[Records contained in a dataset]
--------------------------------
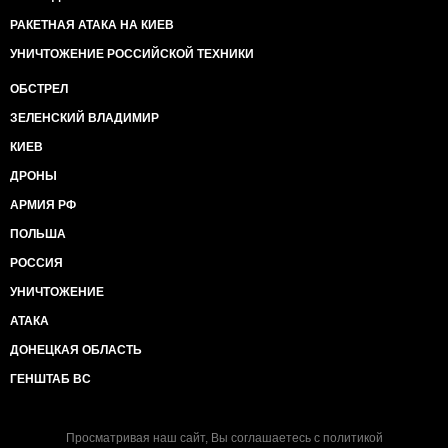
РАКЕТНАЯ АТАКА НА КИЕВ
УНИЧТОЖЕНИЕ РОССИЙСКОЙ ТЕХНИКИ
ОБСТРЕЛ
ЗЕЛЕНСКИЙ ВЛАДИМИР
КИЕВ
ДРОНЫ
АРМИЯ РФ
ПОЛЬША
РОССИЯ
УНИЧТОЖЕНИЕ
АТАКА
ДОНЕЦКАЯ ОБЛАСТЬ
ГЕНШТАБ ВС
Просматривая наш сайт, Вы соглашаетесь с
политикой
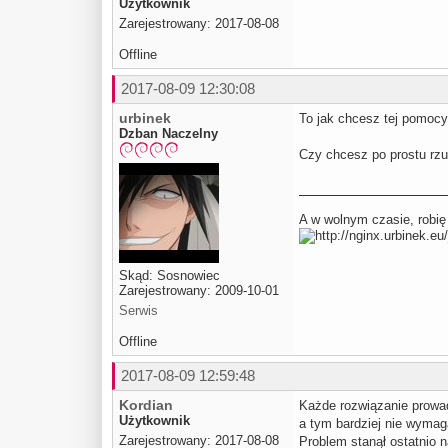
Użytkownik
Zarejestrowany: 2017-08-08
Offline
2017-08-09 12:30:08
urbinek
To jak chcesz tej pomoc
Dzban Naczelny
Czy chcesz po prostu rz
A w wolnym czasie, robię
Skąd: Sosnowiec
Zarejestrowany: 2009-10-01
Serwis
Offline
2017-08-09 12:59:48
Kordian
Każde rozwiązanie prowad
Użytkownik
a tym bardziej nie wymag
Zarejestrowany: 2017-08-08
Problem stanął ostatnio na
--------------------------------
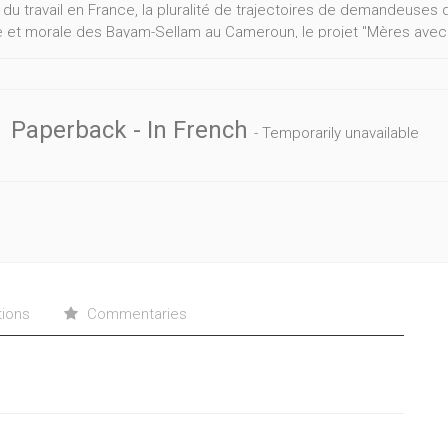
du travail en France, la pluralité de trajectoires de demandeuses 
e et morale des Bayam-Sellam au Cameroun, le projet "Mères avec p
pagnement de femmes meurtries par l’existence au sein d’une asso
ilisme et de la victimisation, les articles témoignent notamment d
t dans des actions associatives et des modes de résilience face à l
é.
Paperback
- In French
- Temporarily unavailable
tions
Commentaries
--------------------------------
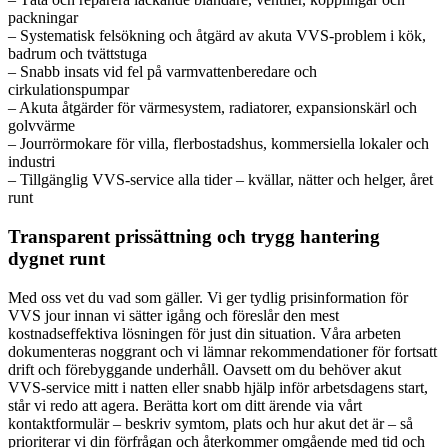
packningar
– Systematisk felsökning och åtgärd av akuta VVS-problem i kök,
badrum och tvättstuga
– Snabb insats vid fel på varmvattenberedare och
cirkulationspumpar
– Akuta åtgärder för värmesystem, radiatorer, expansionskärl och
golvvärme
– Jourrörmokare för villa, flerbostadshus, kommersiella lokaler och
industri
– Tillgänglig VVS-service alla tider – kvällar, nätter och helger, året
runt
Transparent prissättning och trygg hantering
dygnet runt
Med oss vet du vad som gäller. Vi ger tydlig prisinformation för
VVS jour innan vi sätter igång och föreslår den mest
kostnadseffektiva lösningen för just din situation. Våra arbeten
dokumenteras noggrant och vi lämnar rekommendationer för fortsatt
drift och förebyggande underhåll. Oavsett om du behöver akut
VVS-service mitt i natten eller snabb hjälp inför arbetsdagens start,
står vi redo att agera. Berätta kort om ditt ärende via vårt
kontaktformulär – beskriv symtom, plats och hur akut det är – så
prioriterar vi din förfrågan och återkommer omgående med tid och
--------------------------------
__What you should do__
Take every line from the data that includes the word "УНИЧТОЖЕНИЕ".

__Completed task__
УНИЧТОЖЕНИЕ РОССИЙСКОЙ ТЕХНИКИ
УНИЧТОЖЕНИЕ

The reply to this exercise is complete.